I sit. I suffocate in the blank space that i really don’t need, that fills up the space that once contained knowledge like a vacuum. The room goes dark, the walls move in, the clock at the back of the classroom ticking away deafens me almost as much as the high pitch ringing sound that comes with being able to hear my heart beating, way too fast. The pressure holds me like a pair of black, decomposing hands grappling around my neck, letting in just enough air to breathe shyly, but still depriving my brain the oxygen it needs to make rational decisions. I feel cornered, like an animal in a tight cage being poked and prodded with sticks, asking me to answer impossible questions.
Anxious is not the word I would use to describe the way i feel when i walk into the exam room atmosphere that immediately takes place as you walk under the door frame. ‘Exam anxiety’ makes it sound so quaint when asking for a caring soul to tell me it’s okay. I’m not anxious. I am helpless, drowning in thoughts of not being good enough, every second questioning what can I do?… Where am I going wrong?… Why do I try?… Or exist?

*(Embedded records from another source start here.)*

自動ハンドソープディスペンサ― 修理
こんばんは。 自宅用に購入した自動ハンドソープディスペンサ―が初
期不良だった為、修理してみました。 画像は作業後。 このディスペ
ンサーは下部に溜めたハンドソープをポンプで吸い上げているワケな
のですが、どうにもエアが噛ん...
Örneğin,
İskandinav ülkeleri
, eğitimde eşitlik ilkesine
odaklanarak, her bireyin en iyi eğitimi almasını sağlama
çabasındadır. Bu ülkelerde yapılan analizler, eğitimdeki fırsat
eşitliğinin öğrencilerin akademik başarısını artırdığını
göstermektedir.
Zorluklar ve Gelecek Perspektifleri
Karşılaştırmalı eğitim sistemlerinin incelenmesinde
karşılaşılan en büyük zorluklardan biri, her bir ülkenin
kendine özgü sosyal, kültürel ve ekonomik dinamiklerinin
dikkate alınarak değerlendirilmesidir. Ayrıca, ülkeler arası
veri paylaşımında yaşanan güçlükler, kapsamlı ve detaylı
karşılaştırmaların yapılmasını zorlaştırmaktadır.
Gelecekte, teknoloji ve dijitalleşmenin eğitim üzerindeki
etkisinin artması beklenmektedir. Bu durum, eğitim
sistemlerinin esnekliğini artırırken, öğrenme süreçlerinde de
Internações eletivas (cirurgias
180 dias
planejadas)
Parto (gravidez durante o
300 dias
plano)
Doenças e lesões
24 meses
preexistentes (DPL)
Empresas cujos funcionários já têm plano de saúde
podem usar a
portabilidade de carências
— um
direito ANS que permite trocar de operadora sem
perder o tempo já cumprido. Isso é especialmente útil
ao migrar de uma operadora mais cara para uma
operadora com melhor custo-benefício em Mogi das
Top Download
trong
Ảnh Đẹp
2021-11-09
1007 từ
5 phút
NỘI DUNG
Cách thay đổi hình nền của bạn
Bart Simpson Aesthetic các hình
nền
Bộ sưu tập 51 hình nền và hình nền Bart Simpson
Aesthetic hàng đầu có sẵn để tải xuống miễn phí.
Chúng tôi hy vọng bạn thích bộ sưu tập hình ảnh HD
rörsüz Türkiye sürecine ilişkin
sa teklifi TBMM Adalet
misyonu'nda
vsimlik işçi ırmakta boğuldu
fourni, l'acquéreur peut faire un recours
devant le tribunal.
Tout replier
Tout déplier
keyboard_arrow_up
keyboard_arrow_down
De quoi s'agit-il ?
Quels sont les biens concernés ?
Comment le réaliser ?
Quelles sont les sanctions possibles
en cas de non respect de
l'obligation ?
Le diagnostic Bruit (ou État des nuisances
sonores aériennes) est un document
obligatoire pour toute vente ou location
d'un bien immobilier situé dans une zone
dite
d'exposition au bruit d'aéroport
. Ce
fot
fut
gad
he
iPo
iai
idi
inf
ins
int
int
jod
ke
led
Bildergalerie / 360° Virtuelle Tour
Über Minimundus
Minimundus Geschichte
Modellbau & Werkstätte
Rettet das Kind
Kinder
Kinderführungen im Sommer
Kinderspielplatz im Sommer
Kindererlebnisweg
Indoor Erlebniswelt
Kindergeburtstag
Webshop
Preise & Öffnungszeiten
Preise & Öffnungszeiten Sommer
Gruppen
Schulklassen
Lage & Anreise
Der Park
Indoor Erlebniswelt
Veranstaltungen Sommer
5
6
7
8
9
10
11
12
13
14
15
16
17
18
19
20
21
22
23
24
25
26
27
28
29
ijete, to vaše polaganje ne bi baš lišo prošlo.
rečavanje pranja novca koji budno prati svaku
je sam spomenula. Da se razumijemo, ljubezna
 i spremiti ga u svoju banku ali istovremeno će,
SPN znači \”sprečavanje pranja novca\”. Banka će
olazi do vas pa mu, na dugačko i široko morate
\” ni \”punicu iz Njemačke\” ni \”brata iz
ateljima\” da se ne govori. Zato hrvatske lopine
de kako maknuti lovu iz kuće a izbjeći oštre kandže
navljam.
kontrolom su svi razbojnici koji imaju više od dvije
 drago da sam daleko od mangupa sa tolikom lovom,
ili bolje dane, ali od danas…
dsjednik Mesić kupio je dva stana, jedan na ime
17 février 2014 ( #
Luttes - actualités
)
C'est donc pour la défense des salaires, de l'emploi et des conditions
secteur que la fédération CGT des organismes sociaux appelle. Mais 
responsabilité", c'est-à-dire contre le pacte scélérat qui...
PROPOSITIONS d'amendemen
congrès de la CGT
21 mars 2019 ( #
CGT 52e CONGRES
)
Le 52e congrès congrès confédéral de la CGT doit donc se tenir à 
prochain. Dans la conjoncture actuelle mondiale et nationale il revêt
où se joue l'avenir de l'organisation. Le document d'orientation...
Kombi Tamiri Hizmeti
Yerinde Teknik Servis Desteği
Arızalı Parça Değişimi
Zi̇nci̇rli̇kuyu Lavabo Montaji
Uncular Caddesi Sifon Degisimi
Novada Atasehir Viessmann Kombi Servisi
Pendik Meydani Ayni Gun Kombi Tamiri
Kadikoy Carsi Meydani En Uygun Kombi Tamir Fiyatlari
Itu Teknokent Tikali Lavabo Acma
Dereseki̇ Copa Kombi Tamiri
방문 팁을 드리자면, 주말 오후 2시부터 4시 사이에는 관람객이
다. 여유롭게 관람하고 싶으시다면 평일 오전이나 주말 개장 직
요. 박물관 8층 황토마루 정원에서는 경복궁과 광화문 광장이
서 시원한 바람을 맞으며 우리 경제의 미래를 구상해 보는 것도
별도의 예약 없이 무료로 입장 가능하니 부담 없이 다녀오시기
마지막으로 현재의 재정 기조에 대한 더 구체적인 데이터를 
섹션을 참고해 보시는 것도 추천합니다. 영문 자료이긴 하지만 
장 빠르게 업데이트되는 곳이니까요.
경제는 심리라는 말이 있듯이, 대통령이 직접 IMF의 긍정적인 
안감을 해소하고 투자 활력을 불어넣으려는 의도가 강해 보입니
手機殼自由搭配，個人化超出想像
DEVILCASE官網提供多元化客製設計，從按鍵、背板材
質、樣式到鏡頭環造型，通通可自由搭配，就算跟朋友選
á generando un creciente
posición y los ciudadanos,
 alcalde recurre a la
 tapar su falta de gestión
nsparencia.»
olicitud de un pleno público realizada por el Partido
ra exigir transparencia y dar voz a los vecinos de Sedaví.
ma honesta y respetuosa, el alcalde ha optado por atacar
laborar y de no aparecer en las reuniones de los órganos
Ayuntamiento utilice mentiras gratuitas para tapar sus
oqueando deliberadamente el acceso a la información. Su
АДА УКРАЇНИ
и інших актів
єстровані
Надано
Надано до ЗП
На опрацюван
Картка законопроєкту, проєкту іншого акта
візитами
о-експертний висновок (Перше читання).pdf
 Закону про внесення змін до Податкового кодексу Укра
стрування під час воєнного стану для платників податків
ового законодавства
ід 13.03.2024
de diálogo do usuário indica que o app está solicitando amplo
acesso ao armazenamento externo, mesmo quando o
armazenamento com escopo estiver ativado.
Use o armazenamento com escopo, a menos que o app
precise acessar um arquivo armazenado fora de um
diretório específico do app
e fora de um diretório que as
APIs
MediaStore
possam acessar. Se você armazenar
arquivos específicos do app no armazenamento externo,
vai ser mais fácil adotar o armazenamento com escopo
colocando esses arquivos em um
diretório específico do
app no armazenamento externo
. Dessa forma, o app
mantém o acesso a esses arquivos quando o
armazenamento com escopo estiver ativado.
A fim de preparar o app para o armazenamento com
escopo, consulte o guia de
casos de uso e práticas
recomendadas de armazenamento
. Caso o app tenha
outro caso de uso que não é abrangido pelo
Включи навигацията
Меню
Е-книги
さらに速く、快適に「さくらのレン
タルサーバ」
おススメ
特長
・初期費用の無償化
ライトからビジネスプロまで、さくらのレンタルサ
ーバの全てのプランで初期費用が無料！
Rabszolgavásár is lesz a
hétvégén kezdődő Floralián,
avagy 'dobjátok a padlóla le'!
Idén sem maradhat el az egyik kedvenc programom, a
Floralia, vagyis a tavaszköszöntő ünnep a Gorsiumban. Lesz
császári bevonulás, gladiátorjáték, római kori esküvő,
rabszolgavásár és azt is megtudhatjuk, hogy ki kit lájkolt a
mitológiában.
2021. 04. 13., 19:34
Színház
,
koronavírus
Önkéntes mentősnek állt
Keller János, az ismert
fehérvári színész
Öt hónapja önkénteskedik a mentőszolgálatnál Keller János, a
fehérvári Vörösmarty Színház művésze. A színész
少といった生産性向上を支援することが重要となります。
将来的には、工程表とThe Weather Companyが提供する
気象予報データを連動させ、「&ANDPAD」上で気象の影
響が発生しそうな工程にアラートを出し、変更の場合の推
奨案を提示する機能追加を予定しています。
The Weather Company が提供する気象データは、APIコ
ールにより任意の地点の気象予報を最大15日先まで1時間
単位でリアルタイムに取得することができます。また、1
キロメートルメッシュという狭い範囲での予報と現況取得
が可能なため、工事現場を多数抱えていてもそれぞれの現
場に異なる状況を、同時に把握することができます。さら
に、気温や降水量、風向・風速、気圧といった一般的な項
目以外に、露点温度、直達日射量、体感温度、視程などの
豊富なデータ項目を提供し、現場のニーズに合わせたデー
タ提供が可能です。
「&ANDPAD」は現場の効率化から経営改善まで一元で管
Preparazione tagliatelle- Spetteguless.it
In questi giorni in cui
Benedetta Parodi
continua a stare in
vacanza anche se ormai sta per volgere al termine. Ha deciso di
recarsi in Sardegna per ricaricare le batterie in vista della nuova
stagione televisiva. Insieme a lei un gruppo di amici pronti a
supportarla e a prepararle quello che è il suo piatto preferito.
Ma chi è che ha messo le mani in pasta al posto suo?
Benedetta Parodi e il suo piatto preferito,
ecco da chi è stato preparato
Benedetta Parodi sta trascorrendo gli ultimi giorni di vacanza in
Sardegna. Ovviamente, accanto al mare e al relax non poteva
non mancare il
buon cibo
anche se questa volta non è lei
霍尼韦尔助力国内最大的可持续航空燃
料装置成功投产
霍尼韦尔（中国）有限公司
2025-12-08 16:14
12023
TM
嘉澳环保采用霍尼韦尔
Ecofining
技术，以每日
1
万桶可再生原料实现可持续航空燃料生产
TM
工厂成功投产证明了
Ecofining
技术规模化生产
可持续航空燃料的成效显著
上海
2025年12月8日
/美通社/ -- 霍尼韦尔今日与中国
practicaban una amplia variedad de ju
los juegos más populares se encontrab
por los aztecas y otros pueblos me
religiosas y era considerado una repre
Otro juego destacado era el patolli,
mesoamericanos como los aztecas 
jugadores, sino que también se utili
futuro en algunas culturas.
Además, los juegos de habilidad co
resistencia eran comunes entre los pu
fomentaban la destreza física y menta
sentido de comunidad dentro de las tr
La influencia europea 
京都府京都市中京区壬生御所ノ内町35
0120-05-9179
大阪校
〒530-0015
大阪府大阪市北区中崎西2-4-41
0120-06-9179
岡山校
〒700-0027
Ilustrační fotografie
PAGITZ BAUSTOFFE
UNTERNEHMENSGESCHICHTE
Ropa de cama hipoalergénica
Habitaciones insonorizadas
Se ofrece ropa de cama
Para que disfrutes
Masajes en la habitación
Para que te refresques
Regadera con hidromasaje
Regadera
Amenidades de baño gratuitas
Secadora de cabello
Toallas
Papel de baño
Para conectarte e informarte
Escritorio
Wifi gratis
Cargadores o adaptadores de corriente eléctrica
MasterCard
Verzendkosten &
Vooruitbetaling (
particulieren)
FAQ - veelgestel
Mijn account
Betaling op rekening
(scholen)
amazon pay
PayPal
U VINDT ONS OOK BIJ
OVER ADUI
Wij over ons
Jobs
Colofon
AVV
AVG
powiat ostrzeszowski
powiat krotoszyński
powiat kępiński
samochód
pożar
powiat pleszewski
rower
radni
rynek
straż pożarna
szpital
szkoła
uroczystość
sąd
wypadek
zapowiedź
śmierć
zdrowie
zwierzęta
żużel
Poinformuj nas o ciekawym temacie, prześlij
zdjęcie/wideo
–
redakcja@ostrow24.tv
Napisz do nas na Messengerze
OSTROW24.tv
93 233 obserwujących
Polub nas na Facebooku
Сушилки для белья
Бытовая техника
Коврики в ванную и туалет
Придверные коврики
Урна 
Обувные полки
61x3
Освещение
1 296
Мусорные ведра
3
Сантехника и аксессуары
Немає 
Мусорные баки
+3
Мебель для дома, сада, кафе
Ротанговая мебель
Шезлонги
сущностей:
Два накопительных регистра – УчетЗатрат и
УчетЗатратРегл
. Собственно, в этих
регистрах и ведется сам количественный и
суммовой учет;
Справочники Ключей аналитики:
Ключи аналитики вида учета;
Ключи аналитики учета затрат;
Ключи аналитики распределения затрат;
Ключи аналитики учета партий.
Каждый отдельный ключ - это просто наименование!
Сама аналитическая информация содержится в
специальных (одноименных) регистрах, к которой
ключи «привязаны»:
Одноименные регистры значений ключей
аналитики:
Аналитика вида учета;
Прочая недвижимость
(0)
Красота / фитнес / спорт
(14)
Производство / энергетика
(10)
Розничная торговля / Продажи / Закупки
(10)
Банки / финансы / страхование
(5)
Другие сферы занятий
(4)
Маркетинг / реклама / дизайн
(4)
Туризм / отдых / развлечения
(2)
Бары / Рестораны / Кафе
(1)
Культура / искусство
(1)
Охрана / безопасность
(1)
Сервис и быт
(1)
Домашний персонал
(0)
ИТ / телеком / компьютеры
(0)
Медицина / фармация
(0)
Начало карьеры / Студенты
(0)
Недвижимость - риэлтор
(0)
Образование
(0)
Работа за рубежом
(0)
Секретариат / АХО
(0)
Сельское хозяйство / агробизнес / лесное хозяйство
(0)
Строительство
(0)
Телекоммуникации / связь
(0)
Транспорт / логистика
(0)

‘Exam anxiety’ doesn’t quite capture the crippling effects of writing nothing but your name on a page and leaving the room feeling worthless. Like your purpose in that room was merely to fill space and pass time, like passing your exam is out of the question. Walking home smiling to passers-by and then closing your bedroom door only to fall to your knees and stare at yourself in the mirror, taking pity. ‘Exam anxiety’ is spending forty-five minutes sat at the bottom of the shower, silently crying under the sound of falling water, daring yourself to get out, but lacking the motivation because you aren’t worth the air you breathe. A deer in headlights doesn’t explain the way exams make me feel, it’s being hit by that car and having to drag my limp mutilated body off the road only to fix myself and continue to leap across the road is a closer metaphor.
A teacher telling you they are “concerned for your well-being” means nothing when you are holding back your sorrows, punishing yourself, and hating every inch of who you are because you can’t answer one measly question. It means nothing when you have spent a total of 18 hours in the past 48, making notes, writing post-its and praying to God you remember, only to be picked in class, and to answer a question with the wrong answer. Self-ridicule and hopelessness sets in and you decide you don’t want to answer anymore questions out of fear. Not the fear of other class mates, but the fear of knowing all your work was useless.
I feel beyond help. My lungs are filling with water. I can’t breathe. I am belittled.